CANTON DE VAUD

TRIBUNAL ADMINISTRATIF

 

Arrêt du 2 décembre 2005

Composition

M. Robert Zimmermann, président;  M. Alain Maillard et Mme Lydia Masmejan, assesseurs.

 

recourant

 

X.________, à Z.________,

  

autorité intimée

 

Administration cantonale des impôts, 

  

autorités concernées

1.

Municipalité de Lausanne, représentée par Administration générale et finances, Service financier/impôts, à Lausanne,

 

 

2.

Municipalité de Z.________, 

 

 

3.

Service cantonal des contributions (VS), Service juridique,  

  

 

 

Recours X.________ contre décision de l'Administration cantonale des impôts du 8 mai 2001 (domicile fiscal)

 

Vu les faits suivants

A.                                X.________, né le ********, a été engagé par l’EPFL comme assistant-********, en 1990. Depuis cette époque, X.________ a logé dans un appartement de la rue ********, à Y.________. Il est domicilié à Z.________, dans le canton du Valais, où il est copropriétaire, avec sa mère et son frère, d’une maison d’habitation. En 1990, 1995 et 1997, le Service des impôts, de la caisse et du contentieux de la direction des finances de la commune de Y.________ (ci-après : le Service communal) a demandé des renseignements sur sa situation personnelle à X.________, lequel a indiqué, le 1er juillet 1995, résider à Y.________ environ deux cent trente jours par an, et le solde (notamment en fin de semaine) à Z.________. Le 5 octobre 2000, le Service communal a informé X.________ qu’il le tenait comme domicilié fiscalement à Y.________, dès le 1er janvier 2001. X.________ ayant contesté ce point de vue, le Service communal a transmis l’affaire à l’Administration cantonale des impôts (ci-après : l’ACI), comme objet de sa compétence au sens de l’art. 14 al. 6 de la loi sur les impôts directs cantonaux, du 23 novembre 1956 (aLI). Le 8 mai 2001, après avoir entendu X.________, l’ACI a fixé son domicile fiscal à Y.________, dès le 1er janvier 2001. 

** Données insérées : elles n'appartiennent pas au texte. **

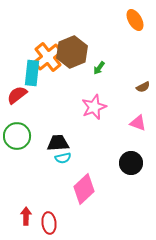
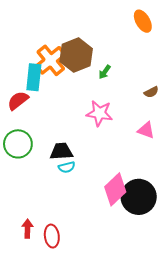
pink star: (94, 107) -> (99, 113), turned 30
black circle: (131, 163) -> (139, 197), moved, size x1.4
pink diamond: (84, 189) -> (115, 189), moved

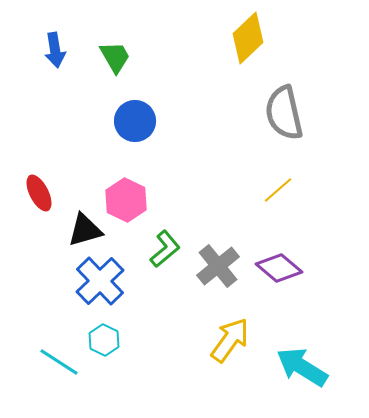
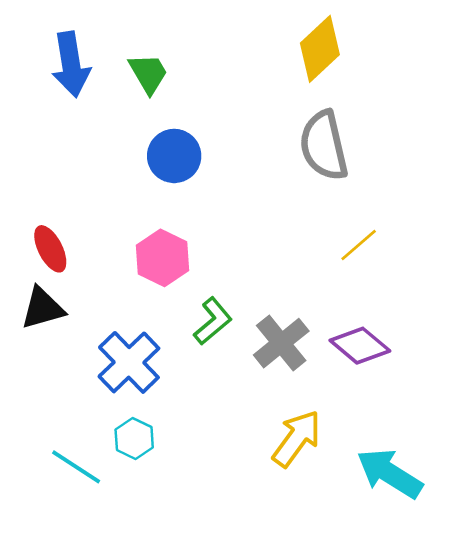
blue arrow: (55, 50) -> (71, 64), size x1.4
gray semicircle: (284, 113) -> (324, 146), moved
black triangle: (85, 230) -> (43, 308), moved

B.                               X.________ a recouru, en concluant à ce que son domicile fiscal soit maintenu à Z.________. L’ACI a proposé le rejet du recours. Le Service cantonal des contributions du Département des finances du canton du Valais, ainsi que les communes de Y.________ et de Z.________, ont renoncé à se déterminer. X.________ a répliqué aux observations de l’ACI et maintenu ses conclusions. 

La cause est à juger depuis le 16 janvier 2002.

C.                               Le 13 octobre 2005, l’affaire a été attribuée à un nouveau juge instructeur.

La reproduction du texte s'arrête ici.